When the senior citizens were compared against a reference group of younger adults aged 22-36, the results showed a mix of surprising and not-so-surprising results. As expected, the older adults reported fewer sexual acts and thoughts compared with the younger reference group. In contrast, older adults indicated that they experienced similar levels of intimacy as the younger generation. This finding lends support to the idea that marriage transforms over time from a passionate to a companionate relationship.

A closer look at the data, however, reveals some interesting facets of sexuality in the silver years. Most importantly, there was a high degree of variability in the frequency of sexual activity among senior citizens. While many were having sex far less frequently than the 20- and 30-year-olds, a full third of them reported that they were having sex more often than the average for the younger generation. In other words, a significant portion of older adults had a sex life that would make most young adults envious!

The vigorous sex life of senior citizens is no doubt due to the vastly improved health of people in this age range. In fact, statistical analyses indicated that health was not an important predictor of sexual frequency in older adults, as is generally assumed. Rather, the most important factor was having a partner. In other words, those senior citizens in committed relationships were having sex quite often, while those who were widowed or divorced often led a sexless existence. It’s also important to point out that whereas many of these relationships were decades-long marriages, they also included newer partnerships formed after widowhood or divorce.

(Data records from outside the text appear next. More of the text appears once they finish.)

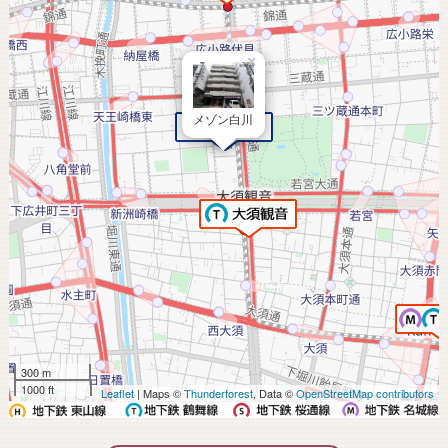
×
メゾン白川
300 m
1000 ft
Leaflet
| Maps ©
Thunderforest
, Data ©
OpenStreetMap contributors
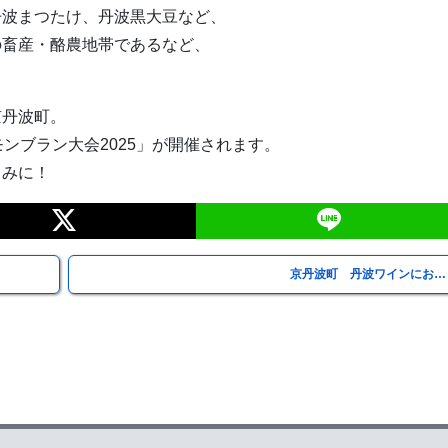
丹波まつたけ、丹波黒大豆など、
の畜産・酪農地帯であるなど、
京丹波町。
ンブラン大会2025」が開催されます。
しみに！
京丹波町 丹波ワインにお…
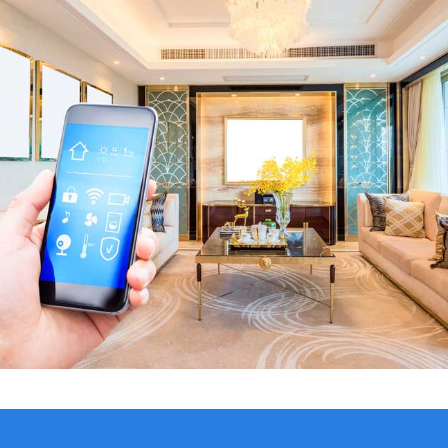
VER CATÁLOGO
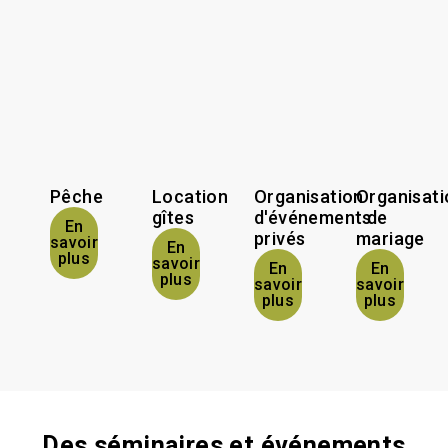
Pêche
Location
Organisation
Organisati
gîtes
d'événements
de
En
privés
mariage
savoir
En
plus
savoir
En
En
plus
savoir
savoir
plus
plus
Des séminaires et événements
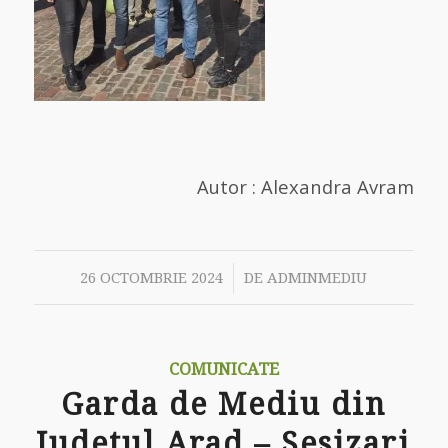
Autor : Alexandra Avram
/
26 OCTOMBRIE 2024
DE
ADMINMEDIU
COMUNICATE
Garda de Mediu din
Judetul Arad – Sesizari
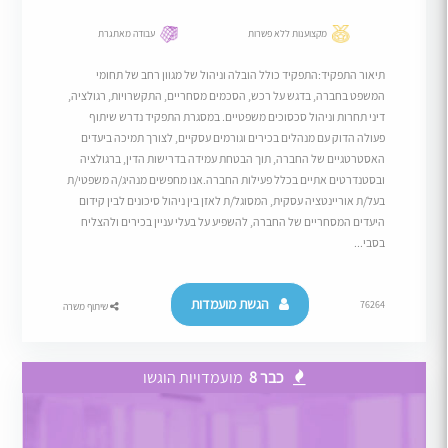
מקצוענות ללא פשרות
עבודה מאתגרת
תיאור התפקיד:התפקיד כולל הובלה וניהול של מגוון רחב של תחומי
המשפט בחברה, בדגש על רכש, הסכמים מסחריים, התקשרויות, רגולציה,
דיני תחרות וניהול סכסוכים משפטיים. במסגרת התפקיד נדרש שיתוף
פעולה הדוק עם מנהלים בכירים וגורמים עסקיים, לצורך תמיכה ביעדים
האסטרטגיים של החברה, תוך הבטחת עמידה בדרישות הדין, ברגולציה
ובסטנדרטים אתיים בכלל פעילות החברה.אנו מחפשים מנהיג/ה משפטי/ת
בעל/ת אוריינטציה עסקית, המסוגל/ת לאזן בין ניהול סיכונים לבין קידום
היעדים המסחריים של החברה, להשפיע על בעלי עניין בכירים ולהצליח
בסבי...
הגשת מועמדות
76264
שיתוף משרה
כבר 8
מועמדויות הוגשו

By the way, it’s important to emphasize that this sample was better educated and enjoyed better health than the general population. So it may still very well be the case that poor health is an impediment to sexual activity in later life, as is generally believed. But among those senior citizens who still enjoy good health, the key to a happy sex life is the availability of a partner within a committed relationship.

In conclusion, the study provides encouragement for all of us as we advance in our years. People are living longer—and staying healthy longer—than ever before. Those of us who remain in good health into our silver years can look forward to a meaningful sex life well into old age. And given the physical and psychological health benefits of an active sex life, one has to wonder whether having lots of sex in old age is one factor that keeps these senior citizens so healthy.

References

Kolodziejczak, K. et al. (2019). Sexual activity, sexual thoughts, and intimacy among older adults: Links with physical health and psychosocial resources for successful aging. Psychology and Aging, 34, 389-404.